Na ocasião, o Tribunal reafirmou a necessidade de comprovação de culpa na atuação do médico, e destacou a relevância do preenchimento adequado do prontuário médico como um dos deveres de cuidado essenciais:
“A conduta deliberada do médico em omitir o preenchimento adequado do prontuário revela falta de cuidado e de acompanhamento adequado para com a paciente, descurando-se de deveres que lhe competiam e que, se observados, poderiam conduzir a resultado diverso.”
Confirmada a negligência e o nexo causal, foi reconhecido o dever de indenizar.
Conclusão
A responsabilidade civil dos profissionais liberais está submetida a um regime híbrido, que combina normas do Código Civil e do Código de Defesa do Consumidor, exigindo análise criteriosa de cada caso.
Em síntese:
✔️ Profissionais liberais respondem subjetivamente, mediante comprovação de culpa.
✔️ Em serviços de resultado presumido, como cirurgias estéticas, a culpa se presume, cabendo ao profissional demonstrar ausência de falha.

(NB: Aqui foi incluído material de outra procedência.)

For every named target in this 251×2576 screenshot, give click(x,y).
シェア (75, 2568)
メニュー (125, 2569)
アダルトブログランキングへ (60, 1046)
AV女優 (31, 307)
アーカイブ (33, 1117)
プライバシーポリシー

✔️ Clínicas e estabelecimentos respondem objetivamente, integrando a cadeia de fornecimento de serviços.
✔️ A responsabilidade do laboratório ou fornecedor de insumos é objetiva e solidária.
O conhecimento desses aspectos é essencial para consumidores e profissionais, garantindo a correta interpretação dos direitos e deveres que emergem dessas relações.